TASK TO CARRY OUT → A verbatim copy of all the data is required; the pictures should not appear in it.
──────────
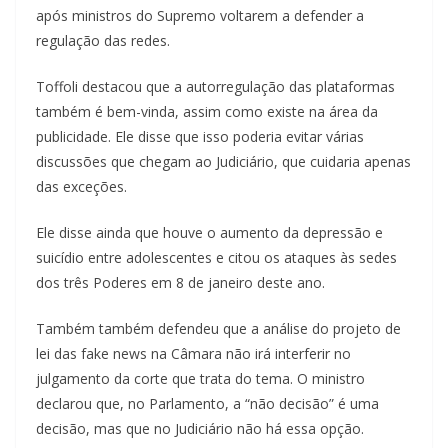
após ministros do Supremo voltarem a defender a
regulação das redes.
Toffoli destacou que a autorregulação das plataformas
também é bem-vinda, assim como existe na área da
publicidade. Ele disse que isso poderia evitar várias
discussões que chegam ao Judiciário, que cuidaria apenas
das exceções.
Ele disse ainda que houve o aumento da depressão e
suicídio entre adolescentes e citou os ataques às sedes
dos três Poderes em 8 de janeiro deste ano.
Também também defendeu que a análise do projeto de
lei das fake news na Câmara não irá interferir no
julgamento da corte que trata do tema. O ministro
declarou que, no Parlamento, a “não decisão” é uma
decisão, mas que no Judiciário não há essa opção.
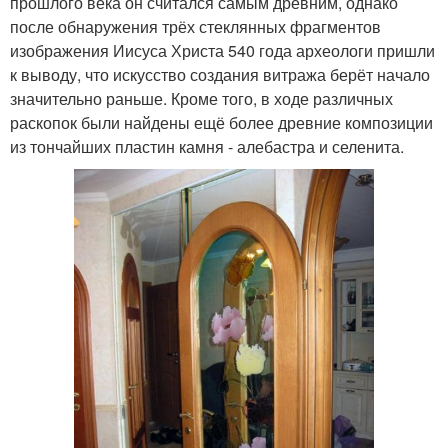
прошлого века он считался самым древним, однако
после обнаружения трёх стеклянных фрагментов
изображения Иисуса Христа 540 года археологи пришли
к выводу, что искусство создания витража берёт начало
значительно раньше. Кроме того, в ходе различных
раскопок были найдены ещё более древние композиции
из тончайших пластин камня - алебастра и селенита.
──────────
EXERCISE RESPONSE →
após ministros do Supremo voltarem a defender a
regulação das redes.
Toffoli destacou que a autorregulação das plataformas
também é bem-vinda, assim como existe na área da
publicidade. Ele disse que isso poderia evitar várias
discussões que chegam ao Judiciário, que cuidaria apenas
das exceções.
Ele disse ainda que houve o aumento da depressão e
suicídio entre adolescentes e citou os ataques às sedes
dos três Poderes em 8 de janeiro deste ano.
Também também defendeu que a análise do projeto de
lei das fake news na Câmara não irá interferir no
julgamento da corte que trata do tema. O ministro
declarou que, no Parlamento, a “não decisão” é uma
decisão, mas que no Judiciário não há essa opção.
прошлого века он считался самым древним, однако
после обнаружения трёх стеклянных фрагментов
изображения Иисуса Христа 540 года археологи пришли
к выводу, что искусство создания витража берёт начало
значительно раньше. Кроме того, в ходе различных
раскопок были найдены ещё более древние композиции
из тончайших пластин камня - алебастра и селенита.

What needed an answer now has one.